There is more to salvation, however, that just having our needs met. There is more to salvation that just being secure, safe and well-provided for. Indeed, for the vast majority of people in the world, the need for salvation may need to be, at least initially, identified with having their basic needs met. In a world where almost three-fourths of the world’s population make do with one-fourth of the world’s resources, (while one fourth of the world’s population – the inhabitants of the first world – enjoy three fourths of the world’s resources), salvation has to begin concretely where most people are at – in a dire situation of poverty! Evangelization thus cannot and should never be truncated, separated and distinguished from human advancement and promotion. Offering a purely “other-worldly” type of salvation does not attract hungry stomachs. Salvation of this type is nothing more, nothing less than the proverbial “opium” that Marx was talking about. At the same time, merely offering bread to eat does not guarantee faithful disciples. Those who partook of the bread that Jesus multiplied eventually left him when “the going got a bit rough.” They could not withstand the hard teachings of the Lord. Ephemeral, too earthly salvation does not sustain healthy attachment and fidelity to a cause that goes beyond mere sharing of bread and victuals.

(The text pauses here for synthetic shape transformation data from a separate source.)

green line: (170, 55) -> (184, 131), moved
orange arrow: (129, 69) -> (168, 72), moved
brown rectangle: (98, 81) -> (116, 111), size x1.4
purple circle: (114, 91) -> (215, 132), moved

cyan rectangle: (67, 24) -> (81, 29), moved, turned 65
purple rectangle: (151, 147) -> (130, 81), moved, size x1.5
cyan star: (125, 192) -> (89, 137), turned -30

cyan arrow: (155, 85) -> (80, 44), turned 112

The hand of the Lord not only feeds us … the hand of the Lord not only satisfies our temporary – if, physical – needs. No! … He also answers all our needs!

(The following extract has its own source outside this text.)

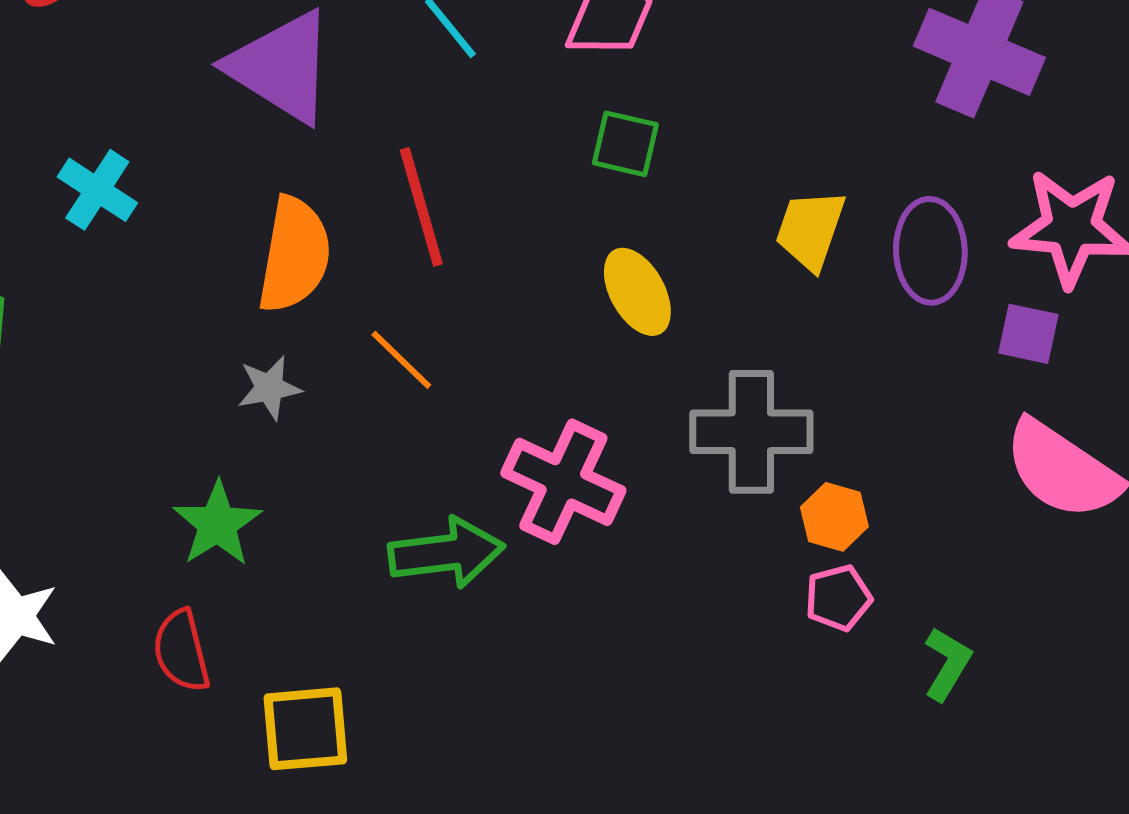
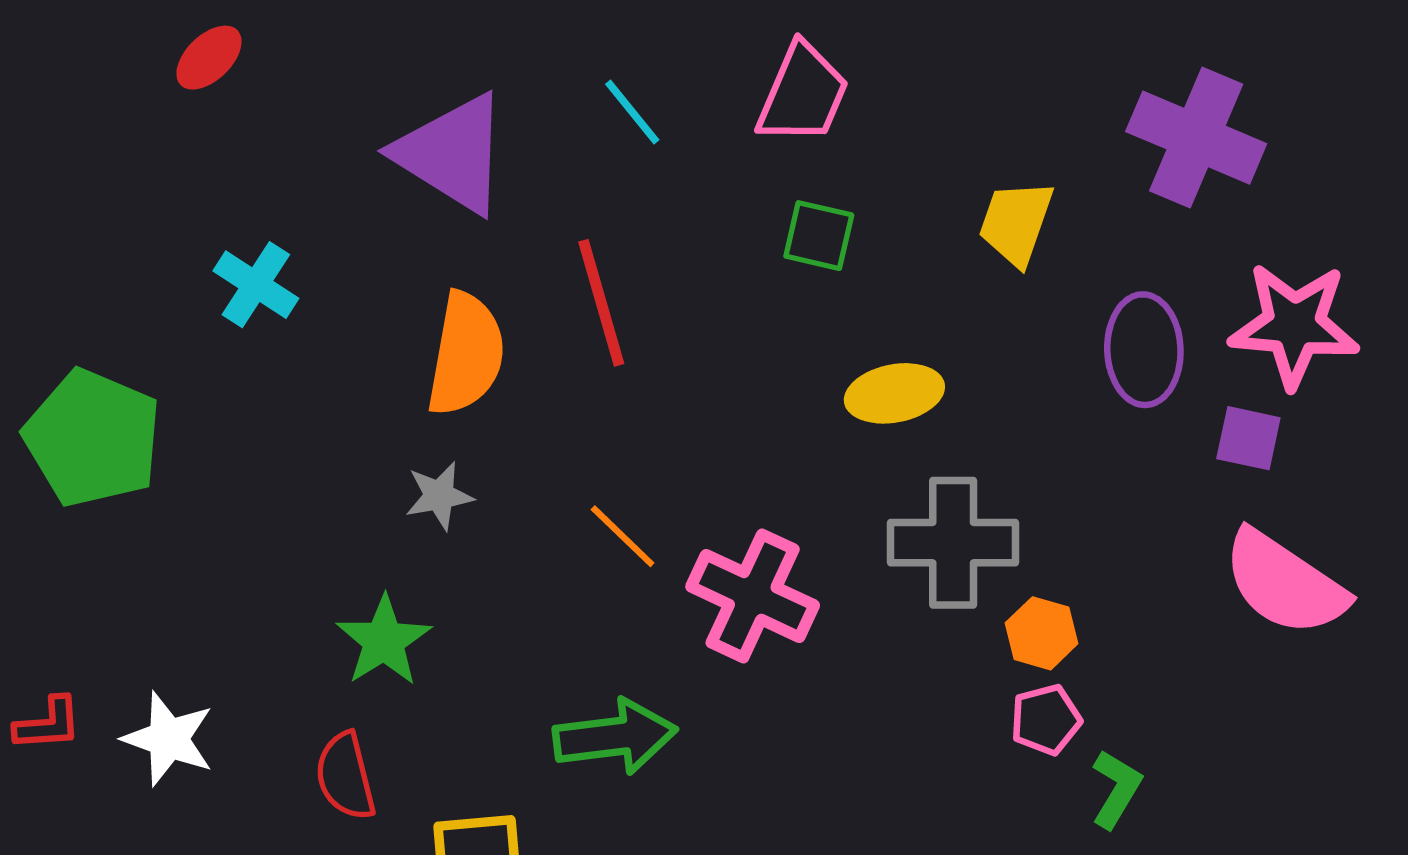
yellow trapezoid: (810, 230) -> (1016, 223), moved
yellow ellipse: (637, 292) -> (894, 393), moved, turned -72
orange line: (401, 360) -> (623, 536), moved
green arrow: (446, 553) -> (615, 737), moved
green L-shape: (947, 664) -> (1116, 789), moved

Our needs go beyond bread. Our needs go beyond fellowship. Our needs definitely go far, far beyond mere earthly satisfaction. Paul, by any standard, was not one who enjoyed earthly satisfaction and freedom, at least, during the time when he wrote the passage of the second reading. He was in prison. He was confined to a dark and dank cell. But Paul was inwardly free. Paul was a saved man. Fettered physically, he really soared freely in spirit, and reached out to people who, though unfettered, needed immediate salvation in their concrete lives. He told them: “I urge you to live in a manner worthy of the call you have received, with all humility and gentleness, with patience, bearing with one another through love, striving to preserve the unity of the spirit through the bond of peace: one body and one spirit …”
Our society needs salvation. It needs material, earthly salvation. As things go now, with 24 billion pesos annually going down the drain of corruption, with more than 50% per cent suffering from poverty in various degrees and forms, with so wide a gap between the rich and the poor, with the pronounced difference between the educated and those who can never even hope to be educated within their short life times, the Filipino society stands in deep need of salvation-justice. We still hanker for the day when education, for example, would gradually become the powerful leveller of a society deeply steeped in various forms of class distinctions. It is to be wondered at when this could reasonably be expected to happen, given the rapid commercialization of education, run as most schools are now along the lines of a business, corporate model!
The Lord answers all our needs! We need unity. We need the strength and the power of togetherness. The Lord fills up this need. He does so by our membership in a community of one faith, one baptism, armed with one hope due to our common call. We belong to a community which shows allegiance to one and the same Lord. We love the one and the same “God and Father of all, who is over all and through all and in all.”
The Lord does answer all our needs. But He answers those needs through us who now make salvation happen. He answers all those needs through people who, having appropriated subjectively that objective act of redemption wrought by Christ, now are ready to lift up our hands to cooperate with Him and make that same salvation a concrete reality. Salvation takes place through people who, having been redeemed by Christ, now cooperates with the same Lord to make salvation happen to the world, to others, to society and to individuals.
The hand of the Lord feeds us, it is true. But those who have been nourished by the food he offers ought then to nourish others in turn. “Manus manum lavat,” the Latins used to say. This refers to the need for cooperation. One hand washes the other, literally understood. Salvation is as much God’s work as ours now. An old Russian proverb alludes to this rather pointedly: “If you are caught in a storm in the middle of the lake, keep on praying, but also keep on rowing to the shore!” In the call to salvation that is unfolding, happening even now, there is no simply no substitute to being truly united with the author of salvation. We who have shared in his food, we who have shared in the riches of his love, shared in the outpouring of his grace of redemption in and through Christ, are called to be fully and truly one in God, our provident Father. His hand truly feeds us, and he answers all our needs.